All mobulids are aplacental, viviparous species, meaning that they give birth to fully developed live young4,7,12, and typically bear only a single pup with each pregnancy12,13. While the lifespan and age at sexual maturity are not yet known for many mobulid species, long-term studies of M. alfredi populations in various locations indicate a life history incompatible with targeted commercial fishing.

For example, female M. alfredi are believed to reach maturity at 8-10 years9, however female M. alfredi in an extensively studied population in the Maldives showed no mating scars and did not become pregnant for a number of years after reaching mature size. These observations indicate that female M. alfredi in some subpopulations may not mate until an age of 15 years or more14.

M. alfredi near a Mozambique study site and in Maui had a biennial reproductive period with some females pupping in consecutive years13, while in the Maldives, the reproductive cycle appears to be significantly slower, with female M. alfredi giving birth on average to only one pup every five years14. M. alfredi have been confirmed to live at least 30 years17 and both manta species are believed to live 40 years and possibly longer9,15.

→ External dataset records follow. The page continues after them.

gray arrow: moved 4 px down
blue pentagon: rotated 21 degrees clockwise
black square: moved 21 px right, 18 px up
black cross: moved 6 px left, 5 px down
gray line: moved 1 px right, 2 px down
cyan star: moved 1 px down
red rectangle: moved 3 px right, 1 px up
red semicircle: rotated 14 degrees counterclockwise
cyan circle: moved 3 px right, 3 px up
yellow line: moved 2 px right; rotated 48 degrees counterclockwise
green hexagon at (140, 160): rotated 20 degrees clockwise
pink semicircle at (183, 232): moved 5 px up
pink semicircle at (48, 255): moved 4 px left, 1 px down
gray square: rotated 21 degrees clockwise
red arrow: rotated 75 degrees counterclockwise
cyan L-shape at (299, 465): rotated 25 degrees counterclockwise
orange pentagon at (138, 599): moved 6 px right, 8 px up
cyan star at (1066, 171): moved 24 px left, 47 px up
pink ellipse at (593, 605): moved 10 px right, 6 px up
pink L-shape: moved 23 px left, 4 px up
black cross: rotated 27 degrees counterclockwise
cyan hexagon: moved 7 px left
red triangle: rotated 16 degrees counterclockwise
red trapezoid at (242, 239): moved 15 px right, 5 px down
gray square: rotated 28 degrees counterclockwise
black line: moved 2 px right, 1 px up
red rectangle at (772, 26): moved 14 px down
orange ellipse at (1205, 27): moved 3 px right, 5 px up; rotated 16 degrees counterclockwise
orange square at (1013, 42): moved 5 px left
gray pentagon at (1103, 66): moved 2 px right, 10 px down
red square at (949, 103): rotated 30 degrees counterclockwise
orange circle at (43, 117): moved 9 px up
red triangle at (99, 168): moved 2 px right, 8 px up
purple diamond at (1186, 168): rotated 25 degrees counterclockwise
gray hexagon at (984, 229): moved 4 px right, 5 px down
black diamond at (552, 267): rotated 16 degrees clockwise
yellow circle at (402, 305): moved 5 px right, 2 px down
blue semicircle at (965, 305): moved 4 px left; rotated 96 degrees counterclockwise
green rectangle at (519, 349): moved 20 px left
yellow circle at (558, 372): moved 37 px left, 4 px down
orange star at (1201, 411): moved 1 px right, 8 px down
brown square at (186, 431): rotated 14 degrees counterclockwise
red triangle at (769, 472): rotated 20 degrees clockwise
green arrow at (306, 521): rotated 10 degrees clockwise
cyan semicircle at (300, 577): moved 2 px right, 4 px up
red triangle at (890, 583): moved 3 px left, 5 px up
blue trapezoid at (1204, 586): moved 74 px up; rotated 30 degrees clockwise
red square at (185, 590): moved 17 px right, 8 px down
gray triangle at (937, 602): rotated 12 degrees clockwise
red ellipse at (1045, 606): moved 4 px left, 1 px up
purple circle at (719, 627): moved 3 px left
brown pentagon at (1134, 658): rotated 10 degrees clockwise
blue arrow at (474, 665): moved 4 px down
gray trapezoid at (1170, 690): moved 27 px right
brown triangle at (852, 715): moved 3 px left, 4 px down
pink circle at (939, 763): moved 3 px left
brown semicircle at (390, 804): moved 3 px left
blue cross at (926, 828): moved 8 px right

Brain Size and Intelligence

Recent research has revealed that manta and mobula rays have the highest brain mass to body mass ratio of all elasmobranchs, comparable to some birds and mammals. They exhibit high maneuverability, and increased social and cognitive abilities16. Divers cite numerous examples of manta rays cooperating and accepting help when entangled in lines, and many report that injured manta rays even seem to seek assistance.